In a Norwegian study abundant bax expression was related to a good prognosis in patients with cancer of the tongue. Furthermore, no correlation between bcl-2, bax or the bcl-2-to-bax ratio and the rate of apoptosis was observed (Jaeckel et al., 2001). It has been noted that the ratio between the apoptotic and mitotic indexes is higher in dysplasia than in carcinomas, which indicates that apoptosis is hidden because of the cell proliferation in invasive lesions (Hengartner, 2000).
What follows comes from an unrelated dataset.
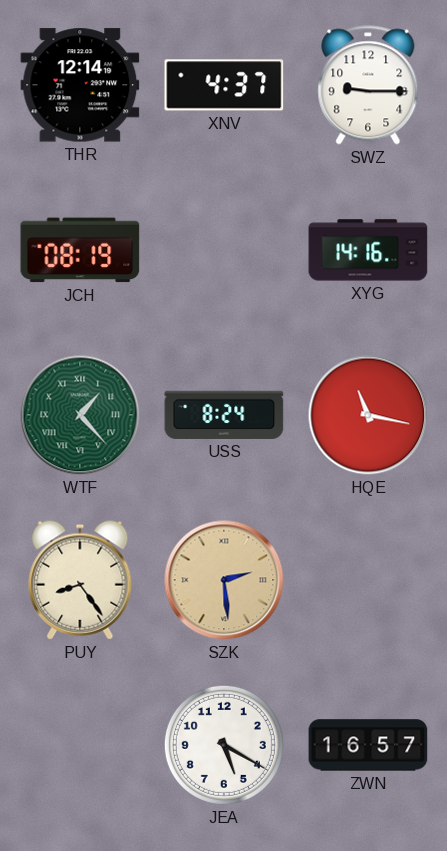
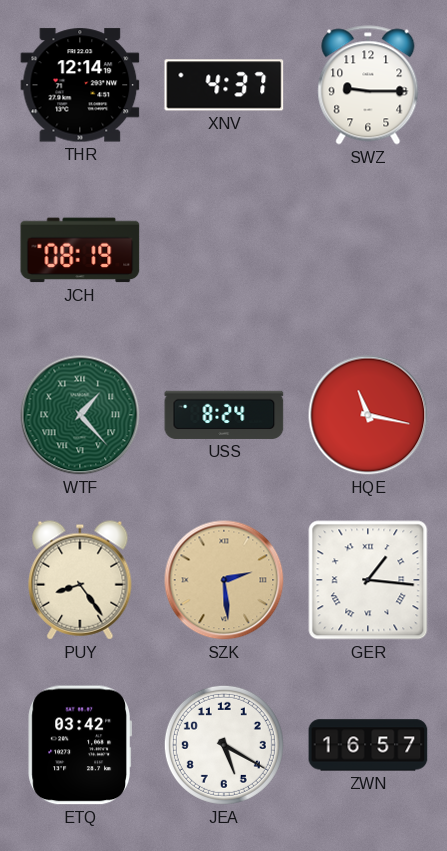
XYG: 14:16 -> none
GER: none -> 1:16
ETQ: none -> 03:42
Over expression of COX-2 also increases the level of the antiapoptotic protein bcl-2 and may cause resistant to apoptosis in premalignant cells, resulting in the survival of damaged cells leading to tumorigenesis.
CONCLUSION
These results suggest that CCB, when given during the initiation and phase, exerts chemopreventive ability against 4-NQO-induced tongue tumorigenesis through increasing of apoptosis and suppressing of proliferation. Our results suggest that probably bcl-2 and bax expression are more reliable than the level of c-erb expression on prediction and showing the behavior of SCC in initiation phase of developing carcinoma.
ACKNOWLEDGMENTS
The authors are obliged to thank Drug Applied Research Center of Tabriz University of Medical Sciences for their financial support and member of Department of Histology, Embryology, Faculty of Medicine, Celal Bayar University of Medical Sciences. Manisa, Turkey for their excellent IHC technical assistance.